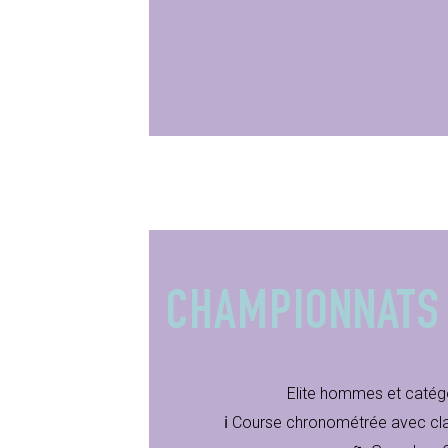
CHAMPIONNATS
Elite hommes et catég
ℹ️ Course chronométrée avec c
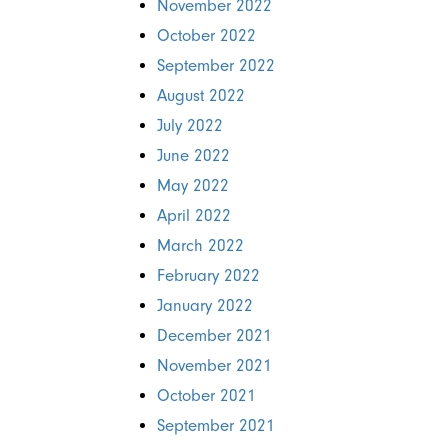
November 2022
October 2022
September 2022
August 2022
July 2022
June 2022
May 2022
April 2022
March 2022
February 2022
January 2022
December 2021
November 2021
October 2021
September 2021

━━━━━━━━

**WHAT TO PRODUCE**.
A word-for-word copy of every entry, with the pictures left out, is the required answer.

**RESPONSE BELOW**.
CHAMPIONNATS
Elite hommes et catég
ℹ️ Course chronométrée avec c
November 2022
October 2022
September 2022
August 2022
July 2022
June 2022
May 2022
April 2022
March 2022
February 2022
January 2022
December 2021
November 2021
October 2021
September 2021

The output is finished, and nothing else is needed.